● PROVIDED RECORDS:
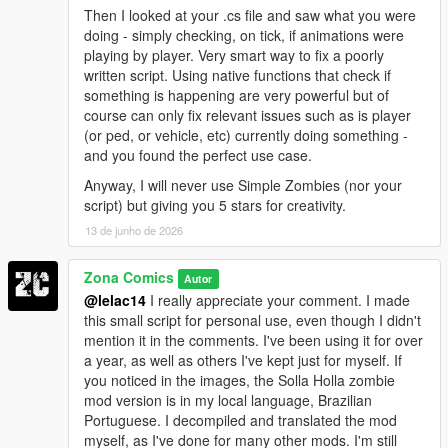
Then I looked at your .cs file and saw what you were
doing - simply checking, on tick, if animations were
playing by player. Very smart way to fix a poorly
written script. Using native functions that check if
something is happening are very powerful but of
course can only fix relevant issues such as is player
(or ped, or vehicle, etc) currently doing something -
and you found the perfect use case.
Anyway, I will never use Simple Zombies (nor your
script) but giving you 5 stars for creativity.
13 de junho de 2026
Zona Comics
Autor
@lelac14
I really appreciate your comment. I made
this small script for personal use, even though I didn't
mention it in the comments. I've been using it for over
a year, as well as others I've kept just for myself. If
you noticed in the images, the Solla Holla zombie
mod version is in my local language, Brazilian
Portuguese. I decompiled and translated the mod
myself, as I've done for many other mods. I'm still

---

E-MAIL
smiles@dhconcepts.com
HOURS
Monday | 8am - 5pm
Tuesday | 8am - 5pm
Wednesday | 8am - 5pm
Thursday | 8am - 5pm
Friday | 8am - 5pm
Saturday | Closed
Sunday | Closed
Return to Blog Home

--

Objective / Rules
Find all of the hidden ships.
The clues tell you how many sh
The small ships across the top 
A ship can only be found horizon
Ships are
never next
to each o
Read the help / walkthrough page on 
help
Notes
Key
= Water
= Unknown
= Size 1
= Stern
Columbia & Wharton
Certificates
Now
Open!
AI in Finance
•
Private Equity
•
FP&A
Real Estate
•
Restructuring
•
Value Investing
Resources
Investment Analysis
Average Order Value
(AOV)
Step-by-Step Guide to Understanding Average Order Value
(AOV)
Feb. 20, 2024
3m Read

● PROBLEM TO SOLVE: Reproduce exactly, and with no other material, the lines between those holding "Wednesday | 8am - 5pm" and "Return to Blog Home", inclusive.

● SOLUTION BELOW:
Wednesday | 8am - 5pm
Thursday | 8am - 5pm
Friday | 8am - 5pm
Saturday | Closed
Sunday | Closed
Return to Blog Home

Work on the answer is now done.